Chronic sinusitis feels different from an acute infection in practice. The pain is usually duller and more constant rather than sharp. Fatigue becomes a more dominant complaint because months of poor sleep, mouth breathing, and low-grade inflammation wear people down. The loss of smell can be partial or complete, and it often affects taste as well, since the two senses are closely linked. Thick mucus draining down the back of the throat (postnasal drip) can cause a persistent cough, a sore throat, and nausea, particularly in the morning.

How Symptoms Look Different in Children

Kids with sinus infections don’t always present the way adults do. A child is less likely to complain of facial pressure and more likely to show a persistent cough, bad breath, irritability, low energy, and swelling around the eyes. The classic sign is a cold that drags on beyond 10 to 14 days, sometimes with a low-grade fever, paired with thick yellow-green nasal drainage.

Headaches from sinusitis are uncommon in children under six. In younger kids, crankiness and fatigue are often the most visible clues. Postnasal drip can trigger nausea or vomiting in children more readily than in adults, and the bad breath tends to be more noticeable because children are less likely to mask it.

Sinus Infections That Start With a Tooth

About one in five cases of chronic sinusitis originates from a dental problem rather than a cold or allergies. This is called odontogenic sinusitis. An infected tooth, a failed root canal, or even a dental implant that extends into the sinus floor can introduce bacteria directly into the maxillary sinus.

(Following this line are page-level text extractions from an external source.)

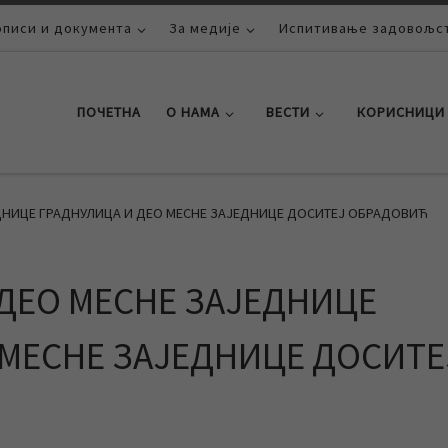
описи и документа
За медије
Испитивање задовољст
ПОЧЕТНА
О НАМА
ВЕСТИ
КОРИСНИЦИ
ДНИЦЕ ГРАДНУЛИЦА И ДЕО МЕСНЕ ЗАЈЕДНИЦЕ ДОСИТЕЈ ОБРАДОВИЋ
ДЕО МЕСНЕ ЗАЈЕДНИЦЕ
 МЕСНЕ ЗАЈЕДНИЦЕ ДОСИТЕ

The telltale signs are symptoms that hit only one side of your face, a foul smell or taste, and cheek pain on the same side as a problematic tooth. If you’ve had recurring sinus infections that don’t respond to typical treatment, and especially if they’re always on the same side, a dental cause is worth investigating.

Symptoms That Signal a Serious Complication

Sinus infections rarely become dangerous, but when they do, the infection has typically spread beyond the sinus cavities into nearby structures. Symptoms that require immediate medical attention include swelling or redness around the eyes, double vision or other vision changes, a high fever, a stiff neck, and confusion. These can indicate the infection has reached the eye socket or the tissues surrounding the brain. Vision problems from a sinus infection that spreads to the eye socket can cause lasting damage if not treated quickly.